§ **Information**:

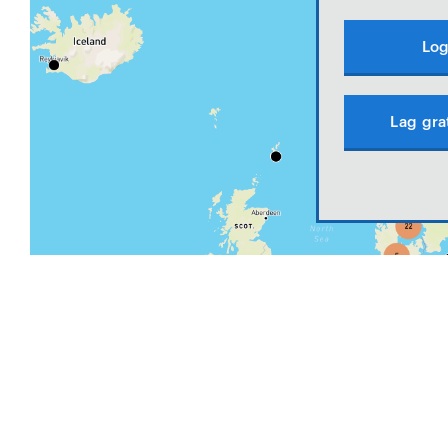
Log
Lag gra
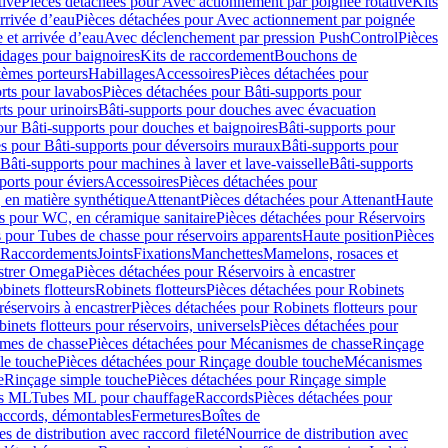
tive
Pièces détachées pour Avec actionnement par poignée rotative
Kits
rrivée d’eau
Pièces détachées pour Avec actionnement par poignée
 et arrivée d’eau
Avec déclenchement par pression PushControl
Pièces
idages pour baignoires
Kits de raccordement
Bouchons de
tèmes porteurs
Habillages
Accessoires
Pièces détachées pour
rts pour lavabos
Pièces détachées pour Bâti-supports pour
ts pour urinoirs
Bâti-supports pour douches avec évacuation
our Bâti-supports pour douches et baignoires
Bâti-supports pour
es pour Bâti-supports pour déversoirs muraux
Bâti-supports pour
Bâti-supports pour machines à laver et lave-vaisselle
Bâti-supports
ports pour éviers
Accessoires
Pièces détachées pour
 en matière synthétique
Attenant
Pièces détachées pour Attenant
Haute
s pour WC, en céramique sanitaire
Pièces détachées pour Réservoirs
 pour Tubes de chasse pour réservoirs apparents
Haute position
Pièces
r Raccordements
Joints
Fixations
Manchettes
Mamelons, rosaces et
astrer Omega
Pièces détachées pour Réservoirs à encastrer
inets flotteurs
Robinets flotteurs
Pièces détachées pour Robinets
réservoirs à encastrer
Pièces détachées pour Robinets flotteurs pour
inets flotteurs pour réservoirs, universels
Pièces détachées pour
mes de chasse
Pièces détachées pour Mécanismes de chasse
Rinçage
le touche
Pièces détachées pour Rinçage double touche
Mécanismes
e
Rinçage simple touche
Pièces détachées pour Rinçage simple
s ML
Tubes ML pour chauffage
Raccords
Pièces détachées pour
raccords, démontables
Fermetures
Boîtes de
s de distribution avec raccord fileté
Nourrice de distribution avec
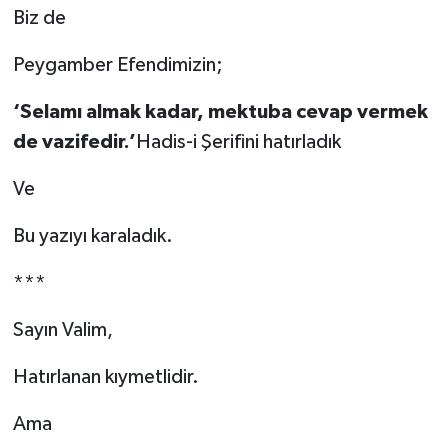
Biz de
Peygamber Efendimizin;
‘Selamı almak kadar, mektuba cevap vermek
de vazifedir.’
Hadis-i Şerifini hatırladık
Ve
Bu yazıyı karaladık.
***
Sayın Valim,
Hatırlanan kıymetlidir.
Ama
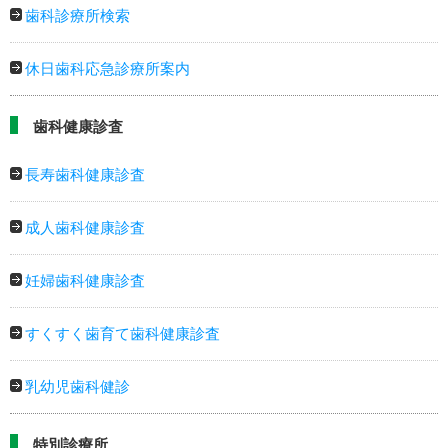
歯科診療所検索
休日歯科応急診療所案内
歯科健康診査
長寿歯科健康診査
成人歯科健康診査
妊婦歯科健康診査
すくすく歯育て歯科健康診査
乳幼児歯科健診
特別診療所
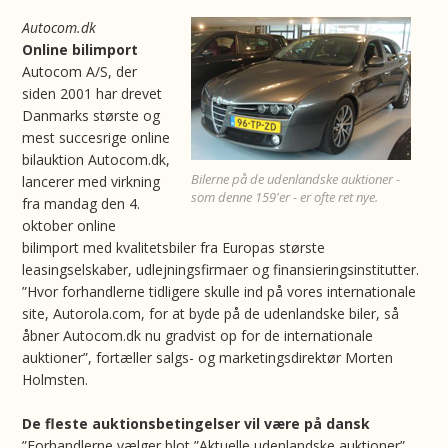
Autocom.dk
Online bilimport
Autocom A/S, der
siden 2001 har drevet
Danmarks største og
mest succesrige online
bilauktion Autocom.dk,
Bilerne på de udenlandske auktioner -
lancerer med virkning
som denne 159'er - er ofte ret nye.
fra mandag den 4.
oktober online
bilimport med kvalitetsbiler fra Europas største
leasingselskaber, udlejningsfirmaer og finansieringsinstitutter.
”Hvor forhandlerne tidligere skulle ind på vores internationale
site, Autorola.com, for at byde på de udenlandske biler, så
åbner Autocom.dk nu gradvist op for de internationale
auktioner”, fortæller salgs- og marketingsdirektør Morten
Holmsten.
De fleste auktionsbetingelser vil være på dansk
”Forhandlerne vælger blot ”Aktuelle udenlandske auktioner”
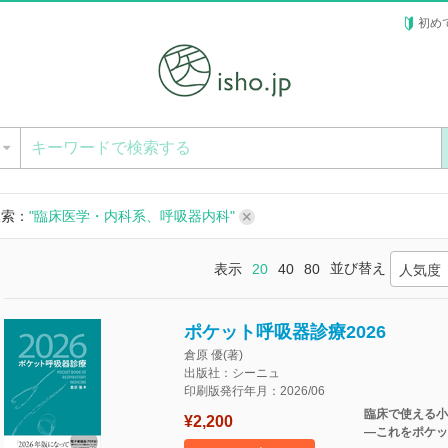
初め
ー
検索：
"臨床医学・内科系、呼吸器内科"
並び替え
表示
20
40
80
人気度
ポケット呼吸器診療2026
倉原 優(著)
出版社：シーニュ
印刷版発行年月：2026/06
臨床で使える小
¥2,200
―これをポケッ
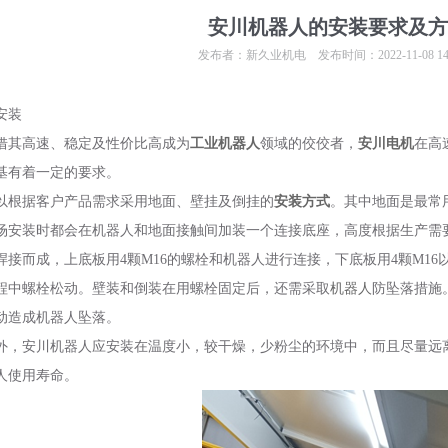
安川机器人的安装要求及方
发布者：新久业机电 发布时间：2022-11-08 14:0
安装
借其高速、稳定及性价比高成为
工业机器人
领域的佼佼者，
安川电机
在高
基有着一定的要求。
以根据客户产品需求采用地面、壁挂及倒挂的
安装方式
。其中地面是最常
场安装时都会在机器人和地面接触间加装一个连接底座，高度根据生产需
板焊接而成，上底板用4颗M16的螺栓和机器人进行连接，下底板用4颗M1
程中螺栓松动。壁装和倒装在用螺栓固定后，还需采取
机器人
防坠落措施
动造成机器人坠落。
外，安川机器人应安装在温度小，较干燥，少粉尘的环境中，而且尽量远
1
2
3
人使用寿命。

---

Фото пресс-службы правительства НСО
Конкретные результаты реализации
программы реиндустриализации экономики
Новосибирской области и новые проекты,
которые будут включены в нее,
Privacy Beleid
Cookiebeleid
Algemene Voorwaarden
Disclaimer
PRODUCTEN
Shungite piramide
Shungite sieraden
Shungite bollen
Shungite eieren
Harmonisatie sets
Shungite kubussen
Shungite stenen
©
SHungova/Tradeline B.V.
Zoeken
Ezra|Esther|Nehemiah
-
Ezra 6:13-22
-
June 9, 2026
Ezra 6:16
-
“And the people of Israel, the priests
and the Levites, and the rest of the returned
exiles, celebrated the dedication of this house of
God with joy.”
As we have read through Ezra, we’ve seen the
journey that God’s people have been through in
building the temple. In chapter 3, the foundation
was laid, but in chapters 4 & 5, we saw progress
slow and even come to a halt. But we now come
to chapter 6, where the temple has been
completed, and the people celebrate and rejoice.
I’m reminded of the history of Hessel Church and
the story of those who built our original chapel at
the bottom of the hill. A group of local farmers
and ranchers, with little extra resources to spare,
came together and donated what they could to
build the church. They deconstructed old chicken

§ **Work instructions**:
Return exactly, and only, the lines above starting at the line that contains "slow and even come to a halt. But we now come" and ending at the line that contains "the story of".

§ **Exercise solution**:
slow and even come to a halt. But we now come
to chapter 6, where the temple has been
completed, and the people celebrate and rejoice.
I’m reminded of the history of Hessel Church and
the story of those who built our original chapel at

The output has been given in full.